Task instructions >> Look below and pull out each line with the word "header".

Dataset content >>

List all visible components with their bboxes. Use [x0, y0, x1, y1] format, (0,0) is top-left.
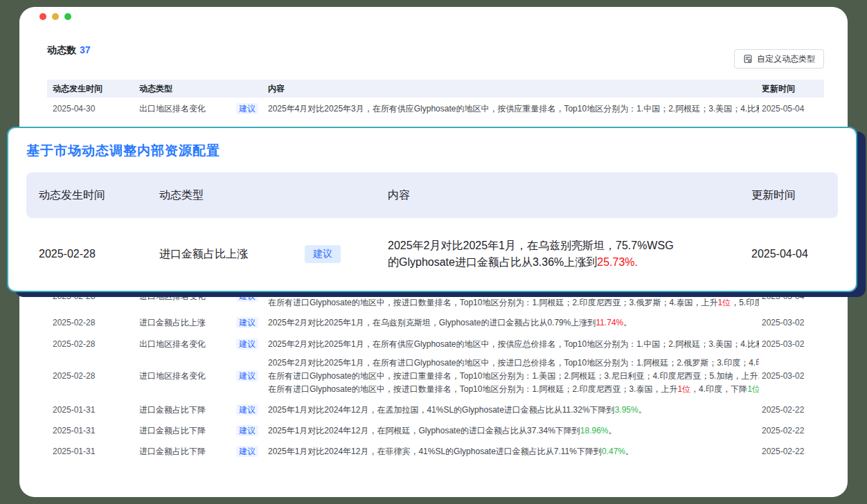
close-button[interactable]: [39, 13, 46, 20]
table-row: 2025-02-28 进口地区排名变化 建议 2025年2月对比2025年1月，…: [47, 357, 824, 396]
row-date: 2025-02-28: [47, 291, 134, 303]
header-dynamic-type: 动态类型: [134, 83, 231, 95]
customize-dynamic-type-button[interactable]: 自定义动态类型: [734, 49, 824, 69]
table-row: 2025-01-31 进口金额占比下降 建议 2025年1月对比2024年12月…: [47, 446, 824, 458]
suggestion-badge[interactable]: 建议: [236, 404, 258, 415]
row-content: 2025年4月对比2025年3月，在所有供应Glyphosate的地区中，按供应…: [265, 103, 759, 115]
table-row: 2025-02-28 进口金额占比上涨 建议 2025年2月对比2025年1月，…: [47, 317, 824, 329]
table-row: 2025-01-31 进口金额占比下降 建议 2025年1月对比2024年12月…: [47, 404, 824, 416]
row-content: 2025年2月对比2025年1月，在所有供应Glyphosate的地区中，按供应…: [265, 339, 759, 350]
document-gear-icon: [743, 54, 753, 64]
zoom-button[interactable]: [64, 13, 71, 20]
row-updated: 2025-04-04: [740, 248, 838, 260]
table-row: 2025-02-28 进口地区排名变化 建议 在所有进口Glyphosate的地…: [47, 291, 824, 309]
row-content: 2025年1月对比2024年12月，在孟加拉国，41%SL的Glyphosate…: [265, 404, 759, 416]
header-content: 内容: [379, 188, 740, 203]
row-type: 出口地区排名变化: [134, 103, 231, 115]
row-type: 出口地区排名变化: [134, 339, 231, 350]
minimize-button[interactable]: [52, 13, 59, 20]
row-date: 2025-01-31: [47, 425, 134, 437]
row-type: 进口金额占比下降: [134, 404, 231, 416]
suggestion-badge[interactable]: 建议: [236, 425, 258, 436]
row-updated: 2025-02-22: [759, 425, 824, 437]
suggestion-detail-card: 基于市场动态调整内部资源配置 动态发生时间 动态类型 内容 更新时间 2025-…: [7, 127, 857, 292]
row-type: 进口金额占比上涨: [154, 247, 300, 262]
desktop-background: { "colors": { "page_background": "#4e5c4…: [0, 0, 867, 504]
row-type: 进口金额占比上涨: [134, 317, 231, 329]
suggestion-badge[interactable]: 建议: [305, 245, 341, 263]
row-date: 2025-01-31: [47, 446, 134, 458]
header-dynamic-type: 动态类型: [154, 188, 300, 203]
row-type: 进口地区排名变化: [134, 291, 231, 303]
table-row: 2025-04-30 出口地区排名变化 建议 2025年4月对比2025年3月，…: [47, 103, 824, 115]
row-updated: 2025-03-02: [759, 339, 824, 350]
row-updated: 2025-02-22: [759, 446, 824, 458]
header-occurrence-time: 动态发生时间: [47, 83, 134, 95]
row-content: 2025年1月对比2024年12月，在阿根廷，Glyphosate的进口金额占比…: [265, 425, 759, 437]
row-content: 2025年2月对比2025年1月，在乌兹别亮斯坦，75.7%WSG 的Glyph…: [379, 237, 740, 271]
window-controls: [39, 13, 71, 20]
suggestion-badge[interactable]: 建议: [236, 103, 258, 114]
dynamics-count: 动态数37: [47, 44, 91, 57]
row-content: 2025年1月对比2024年12月，在菲律宾，41%SL的Glyphosate进…: [265, 446, 759, 458]
row-content: 2025年2月对比2025年1月，在乌兹别克斯坦，Glyphosate的进口金额…: [265, 317, 759, 329]
row-date: 2025-02-28: [47, 370, 134, 382]
suggestion-card-row: 2025-02-28 进口金额占比上涨 建议 2025年2月对比2025年1月，…: [26, 229, 838, 279]
dynamics-count-label: 动态数: [47, 44, 76, 55]
dynamics-count-value: 37: [80, 44, 91, 55]
suggestion-badge[interactable]: 建议: [236, 370, 258, 381]
header-content: 内容: [265, 83, 759, 95]
row-date: 2025-04-30: [47, 103, 134, 115]
row-updated: 2025-05-04: [759, 103, 824, 115]
suggestion-card-title: 基于市场动态调整内部资源配置: [26, 142, 856, 160]
header-occurrence-time: 动态发生时间: [26, 188, 154, 203]
table-header: 动态发生时间 动态类型 内容 更新时间: [47, 80, 824, 98]
header-update-time: 更新时间: [759, 83, 824, 95]
row-updated: 2025-02-22: [759, 404, 824, 416]
row-updated: 2025-03-02: [759, 317, 824, 329]
row-content: 在所有进口Glyphosate的地区中，按进口数量排名，Top10地区分别为：1…: [265, 297, 759, 309]
row-updated: 2025-03-04: [759, 291, 824, 303]
row-date: 2025-02-28: [47, 317, 134, 329]
suggestion-badge[interactable]: 建议: [236, 317, 258, 328]
row-updated: 2025-03-02: [759, 370, 824, 382]
row-date: 2025-02-28: [26, 248, 154, 260]
suggestion-badge[interactable]: 建议: [236, 339, 258, 350]
row-date: 2025-02-28: [47, 339, 134, 350]
row-content: 2025年2月对比2025年1月，在所有进口Glyphosate的地区中，按进口…: [265, 357, 759, 396]
row-type: 进口地区排名变化: [134, 370, 231, 382]
suggestion-badge[interactable]: 建议: [236, 291, 258, 302]
header-update-time: 更新时间: [740, 188, 838, 203]
suggestion-badge[interactable]: 建议: [236, 446, 258, 457]
row-type: 进口金额占比下降: [134, 446, 231, 458]
customize-dynamic-type-label: 自定义动态类型: [757, 53, 815, 65]
table-row: 2025-01-31 进口金额占比下降 建议 2025年1月对比2024年12月…: [47, 425, 824, 437]
row-type: 进口金额占比下降: [134, 425, 231, 437]
table-row: 2025-02-28 出口地区排名变化 建议 2025年2月对比2025年1月，…: [47, 339, 824, 350]
row-date: 2025-01-31: [47, 404, 134, 416]
suggestion-card-table-header: 动态发生时间 动态类型 内容 更新时间: [26, 172, 838, 218]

Result of this task >>
header-dynamic-type: 动态类型: [134, 83, 231, 95]
header-content: 内容: [379, 188, 740, 203]
header-dynamic-type: 动态类型: [154, 188, 300, 203]
header-occurrence-time: 动态发生时间: [47, 83, 134, 95]
header-content: 内容: [265, 83, 759, 95]
header-occurrence-time: 动态发生时间: [26, 188, 154, 203]
table-header: 动态发生时间 动态类型 内容 更新时间: [47, 80, 824, 98]
header-update-time: 更新时间: [759, 83, 824, 95]
header-update-time: 更新时间: [740, 188, 838, 203]
suggestion-card-table-header: 动态发生时间 动态类型 内容 更新时间: [26, 172, 838, 218]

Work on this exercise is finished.